For your questions, please see below our reply:
1. Wang Haiyang case;
In Wang Haiyang vs. Hainan Kaidi Network Information Co., Ltd. [(2011) guminchuzi. No.399], the first instance court found that the defendant online BBS owner was subjectively at fault in refusing to delete online posts of an offensive and libellous nature regarding the plaintiff despite the plaintiff’s various oral pleas and rendered a decision favorable to the plaintiff by citing Article 101 of the General Principles of the Civil Law of the PRC and Sub 2, Article 36 of the Tort Law of the PRC. However, the court did not address the issue of whether the defendant was a tortfeasor. It also denied the plaintiff’s compensation claim.

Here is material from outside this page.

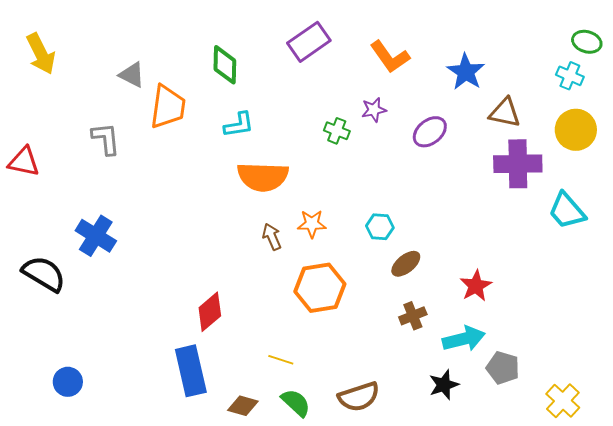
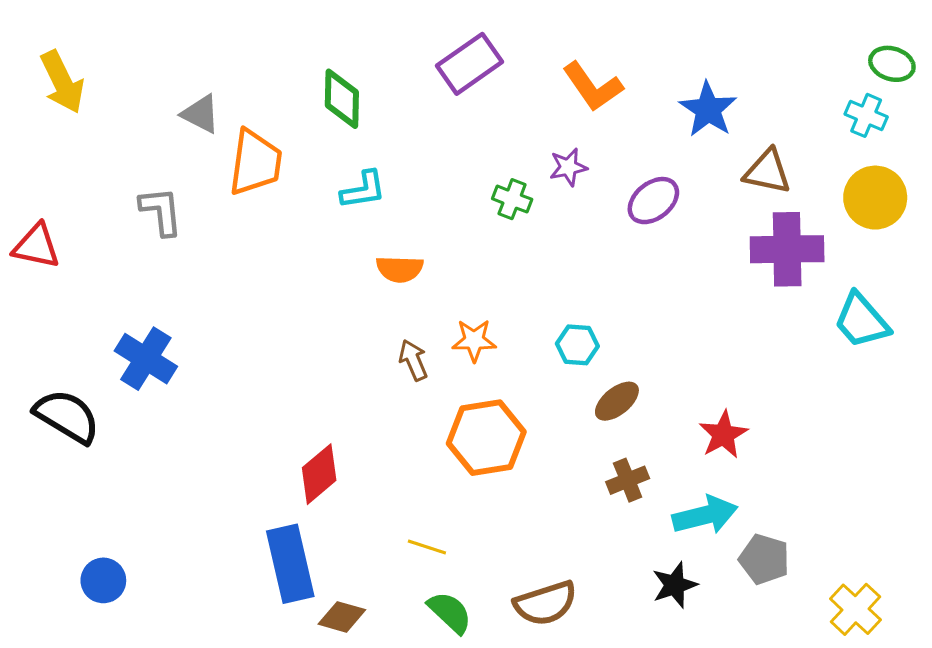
orange semicircle: (263, 177) -> (400, 269), size x0.6
brown diamond: (243, 406) -> (342, 617), moved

Both the plaintiff and the defendant appealed to the Henan Kaifeng Intermediate People’s Court. The appellate court held that the defendant’s refusal to delete the posts in question without reasonable grounds constituted tortious conduct as against the plaintiff by infringing the plaintiff’s and plaintiff family’s rights of reputation under Article 101 of the General Principles of the Civil Law of the PRC and Sub 2, Article 36 of the Tort Law of the PRC. The court ordered in its decision dated Dec. 19, 2011 that the defendant should make a formal apology on its website to the plaintiff according to Sub 1, Article 120 of the General Principles of the Civil Law of the PRC and pay compensatory damages of RMB5,000 to the plaintiff for emotional distress that he and his family suffered from the tort, which is calculated based on the standard set by Article 10 of the Interpretation of the Supreme People’s Court on Several Issues about the Trial of Cases Concerning the Right of Reputation (1998).

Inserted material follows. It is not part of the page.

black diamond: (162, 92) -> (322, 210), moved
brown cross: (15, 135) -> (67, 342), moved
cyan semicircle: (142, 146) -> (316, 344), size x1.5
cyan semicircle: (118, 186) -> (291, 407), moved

For your reference, the English versions respectively of the General Principles of the Civil Law of the PRC and the Tort Law of the PRC can be found at below links:
The English version of the Interpretation of the Supreme People’s Court on Several Issues about the Trial of Cases Concerning the Right of Reputation can be found at http://eng.chinalaw.com.tw/law/display.asp?id=6673&keyword=. However, the full text is only available to existing users.
2. We have not noticed any significant changes to the court’s interpretations of the right to privacy and right of reputation since the Wang Fei case that was decided in late 2008.
Hope the above helps. Thank you for your inquiry.